- [Data to process]:
=== Section Start ===

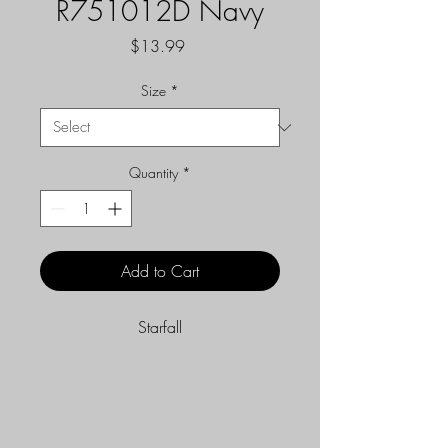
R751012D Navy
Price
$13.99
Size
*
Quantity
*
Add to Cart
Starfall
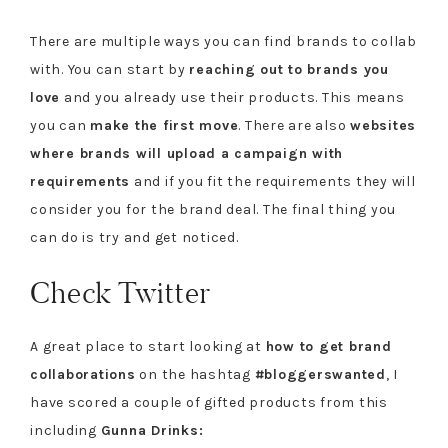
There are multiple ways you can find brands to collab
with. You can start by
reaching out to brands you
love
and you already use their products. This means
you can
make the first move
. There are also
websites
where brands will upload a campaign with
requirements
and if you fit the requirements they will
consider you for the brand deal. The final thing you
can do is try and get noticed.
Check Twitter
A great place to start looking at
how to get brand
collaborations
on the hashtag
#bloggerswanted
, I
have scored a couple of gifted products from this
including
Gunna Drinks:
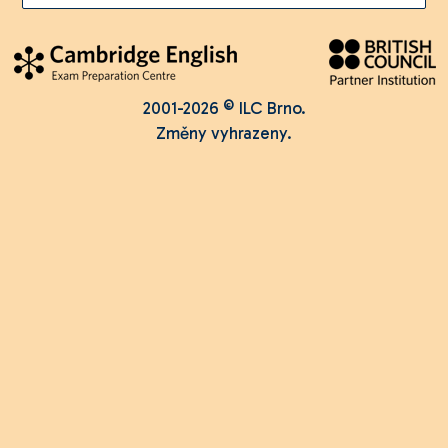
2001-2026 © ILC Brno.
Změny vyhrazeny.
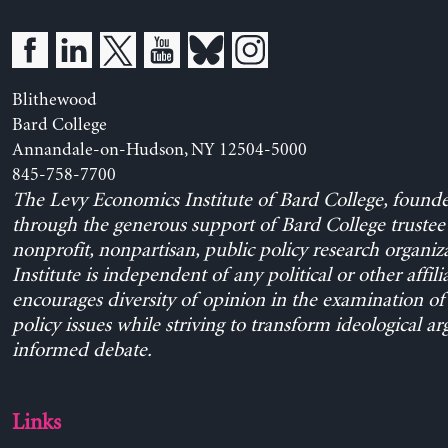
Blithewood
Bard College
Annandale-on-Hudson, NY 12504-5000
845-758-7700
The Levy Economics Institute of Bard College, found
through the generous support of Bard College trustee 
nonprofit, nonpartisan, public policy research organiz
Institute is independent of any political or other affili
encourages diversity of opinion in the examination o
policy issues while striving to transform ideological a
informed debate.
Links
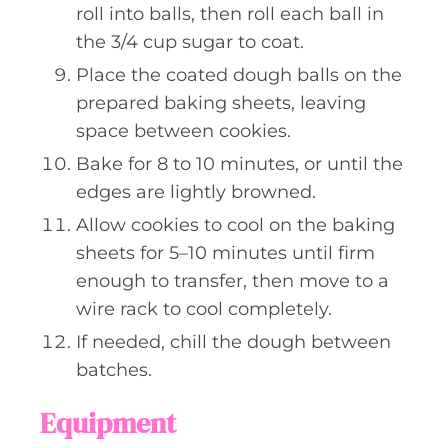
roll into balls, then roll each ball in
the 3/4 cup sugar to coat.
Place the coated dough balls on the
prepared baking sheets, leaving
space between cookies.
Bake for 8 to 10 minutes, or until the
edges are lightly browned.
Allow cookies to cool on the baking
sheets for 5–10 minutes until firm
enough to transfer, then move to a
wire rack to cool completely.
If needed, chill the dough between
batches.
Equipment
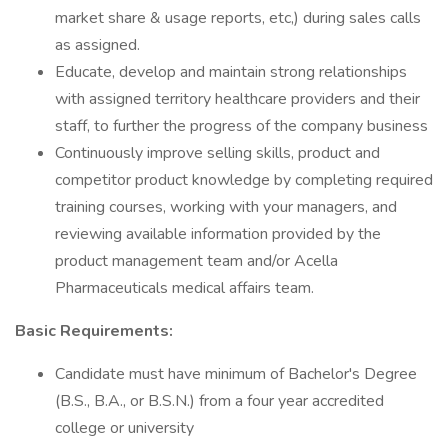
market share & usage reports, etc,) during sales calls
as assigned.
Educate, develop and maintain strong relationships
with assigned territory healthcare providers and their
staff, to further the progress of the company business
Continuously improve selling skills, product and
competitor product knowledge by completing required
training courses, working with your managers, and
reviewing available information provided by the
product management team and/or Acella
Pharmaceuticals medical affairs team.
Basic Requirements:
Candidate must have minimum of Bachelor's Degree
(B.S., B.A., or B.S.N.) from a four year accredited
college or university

=== Section End ===
=== Section Start ===

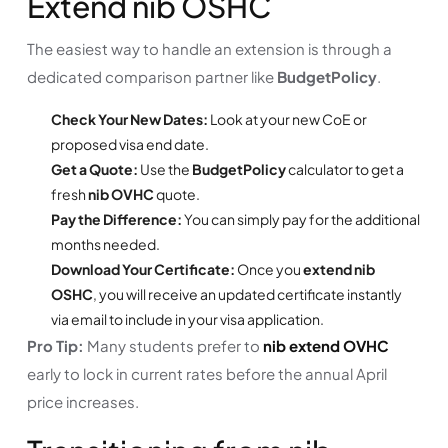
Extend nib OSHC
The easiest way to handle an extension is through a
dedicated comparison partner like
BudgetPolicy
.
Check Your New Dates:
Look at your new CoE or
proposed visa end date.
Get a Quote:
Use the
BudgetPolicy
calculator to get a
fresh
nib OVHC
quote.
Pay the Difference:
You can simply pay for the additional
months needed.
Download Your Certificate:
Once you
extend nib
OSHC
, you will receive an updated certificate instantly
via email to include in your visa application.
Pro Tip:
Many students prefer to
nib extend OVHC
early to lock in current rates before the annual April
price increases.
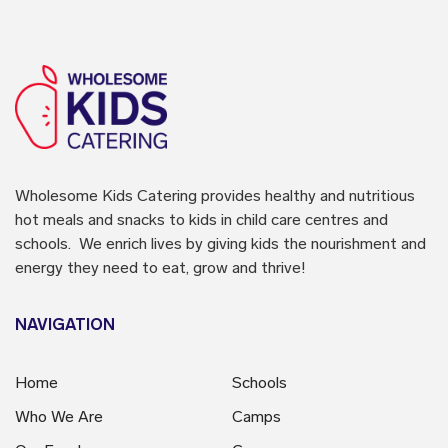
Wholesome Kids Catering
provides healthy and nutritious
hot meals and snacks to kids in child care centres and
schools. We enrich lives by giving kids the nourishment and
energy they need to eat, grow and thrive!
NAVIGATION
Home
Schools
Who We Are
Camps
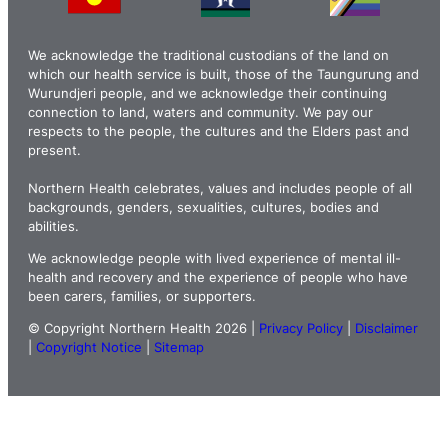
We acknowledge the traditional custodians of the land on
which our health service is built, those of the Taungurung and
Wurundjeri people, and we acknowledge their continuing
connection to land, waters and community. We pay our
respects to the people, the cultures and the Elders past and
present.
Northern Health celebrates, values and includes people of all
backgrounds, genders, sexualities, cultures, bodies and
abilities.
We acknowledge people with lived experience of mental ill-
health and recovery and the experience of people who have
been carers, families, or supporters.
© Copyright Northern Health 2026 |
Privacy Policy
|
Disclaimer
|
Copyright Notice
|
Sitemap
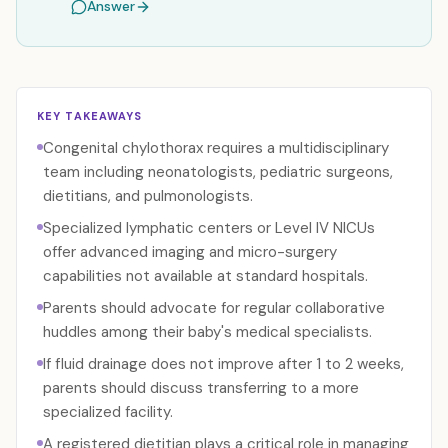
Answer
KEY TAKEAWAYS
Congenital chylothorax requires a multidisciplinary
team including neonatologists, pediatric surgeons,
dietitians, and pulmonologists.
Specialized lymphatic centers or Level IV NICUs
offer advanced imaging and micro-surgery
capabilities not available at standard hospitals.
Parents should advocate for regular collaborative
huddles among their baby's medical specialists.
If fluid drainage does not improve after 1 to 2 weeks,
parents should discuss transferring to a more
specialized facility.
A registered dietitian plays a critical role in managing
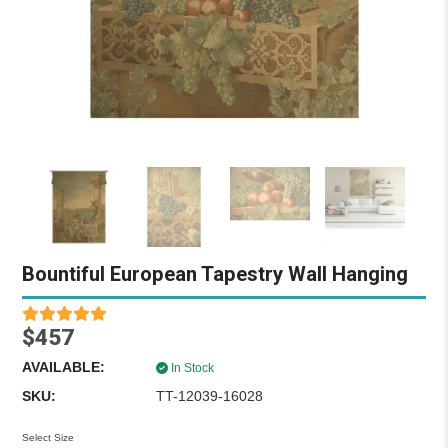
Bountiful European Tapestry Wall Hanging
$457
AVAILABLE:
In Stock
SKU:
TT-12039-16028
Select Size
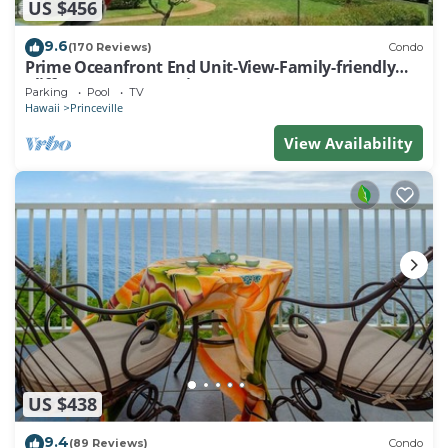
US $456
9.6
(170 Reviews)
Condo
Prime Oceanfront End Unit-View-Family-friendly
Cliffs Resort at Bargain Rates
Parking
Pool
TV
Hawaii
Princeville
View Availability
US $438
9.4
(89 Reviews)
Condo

=== Section End ===
=== Section Start ===

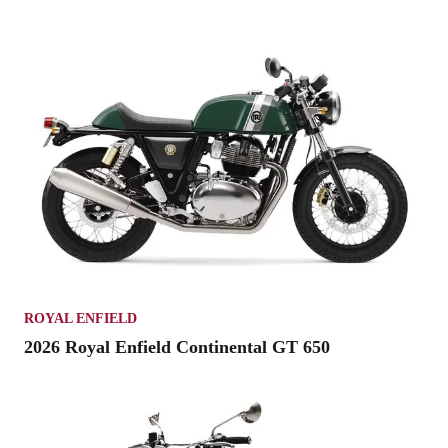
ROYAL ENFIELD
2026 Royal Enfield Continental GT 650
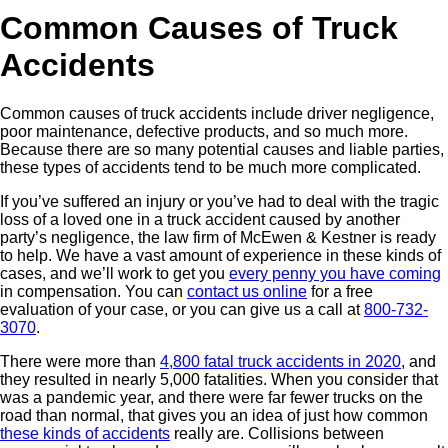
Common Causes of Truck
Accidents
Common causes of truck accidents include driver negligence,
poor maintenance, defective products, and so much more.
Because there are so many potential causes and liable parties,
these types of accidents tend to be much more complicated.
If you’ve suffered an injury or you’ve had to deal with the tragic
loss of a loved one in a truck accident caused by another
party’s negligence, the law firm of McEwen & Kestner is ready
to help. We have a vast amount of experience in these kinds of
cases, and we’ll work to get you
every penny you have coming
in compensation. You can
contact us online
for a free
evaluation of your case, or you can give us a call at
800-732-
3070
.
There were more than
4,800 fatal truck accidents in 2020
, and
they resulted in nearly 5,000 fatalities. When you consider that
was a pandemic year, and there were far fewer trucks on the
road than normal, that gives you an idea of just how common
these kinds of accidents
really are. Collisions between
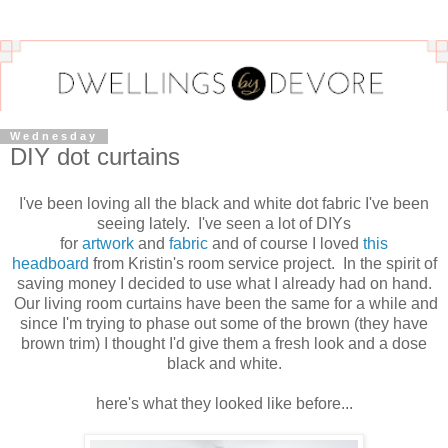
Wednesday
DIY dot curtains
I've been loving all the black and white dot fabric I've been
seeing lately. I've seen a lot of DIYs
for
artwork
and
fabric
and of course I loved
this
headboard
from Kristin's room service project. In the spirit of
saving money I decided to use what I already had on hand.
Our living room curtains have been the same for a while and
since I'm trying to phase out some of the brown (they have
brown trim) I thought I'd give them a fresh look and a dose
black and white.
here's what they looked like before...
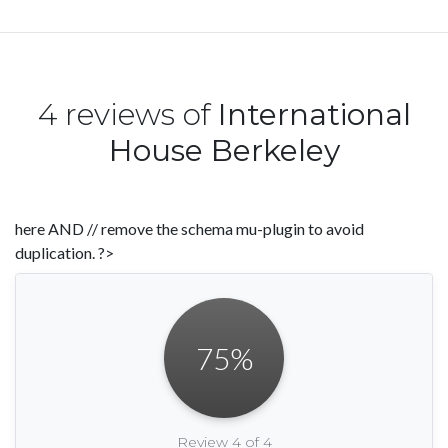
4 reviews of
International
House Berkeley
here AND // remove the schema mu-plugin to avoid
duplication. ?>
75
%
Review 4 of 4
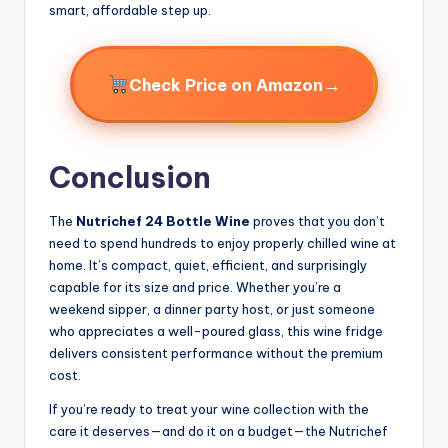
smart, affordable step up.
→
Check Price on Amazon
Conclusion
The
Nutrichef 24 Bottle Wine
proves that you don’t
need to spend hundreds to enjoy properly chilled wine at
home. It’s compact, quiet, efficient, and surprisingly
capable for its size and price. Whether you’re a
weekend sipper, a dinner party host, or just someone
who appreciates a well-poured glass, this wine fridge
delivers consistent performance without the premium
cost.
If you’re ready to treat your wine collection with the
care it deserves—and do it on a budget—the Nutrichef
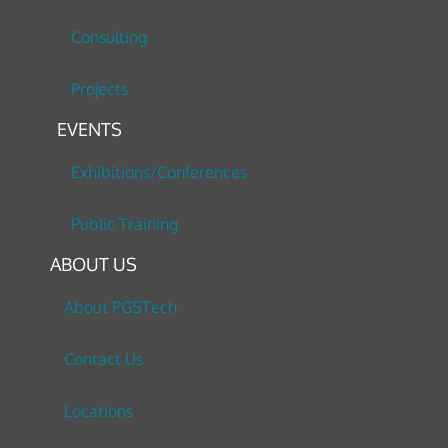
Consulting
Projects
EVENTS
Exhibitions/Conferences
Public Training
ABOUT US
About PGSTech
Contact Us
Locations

=== Section End ===

Within the listing above, write out the stretch from the line with "roll into balls, then roll each ball in" through the line with "college or university" exactly. Any pictures are to be left out.

- [Answer box]:
roll into balls, then roll each ball in
the 3/4 cup sugar to coat.
Place the coated dough balls on the
prepared baking sheets, leaving
space between cookies.
Bake for 8 to 10 minutes, or until the
edges are lightly browned.
Allow cookies to cool on the baking
sheets for 5–10 minutes until firm
enough to transfer, then move to a
wire rack to cool completely.
If needed, chill the dough between
batches.
Equipment
market share & usage reports, etc,) during sales calls
as assigned.
Educate, develop and maintain strong relationships
with assigned territory healthcare providers and their
staff, to further the progress of the company business
Continuously improve selling skills, product and
competitor product knowledge by completing required
training courses, working with your managers, and
reviewing available information provided by the
product management team and/or Acella
Pharmaceuticals medical affairs team.
Basic Requirements:
Candidate must have minimum of Bachelor's Degree
(B.S., B.A., or B.S.N.) from a four year accredited
college or university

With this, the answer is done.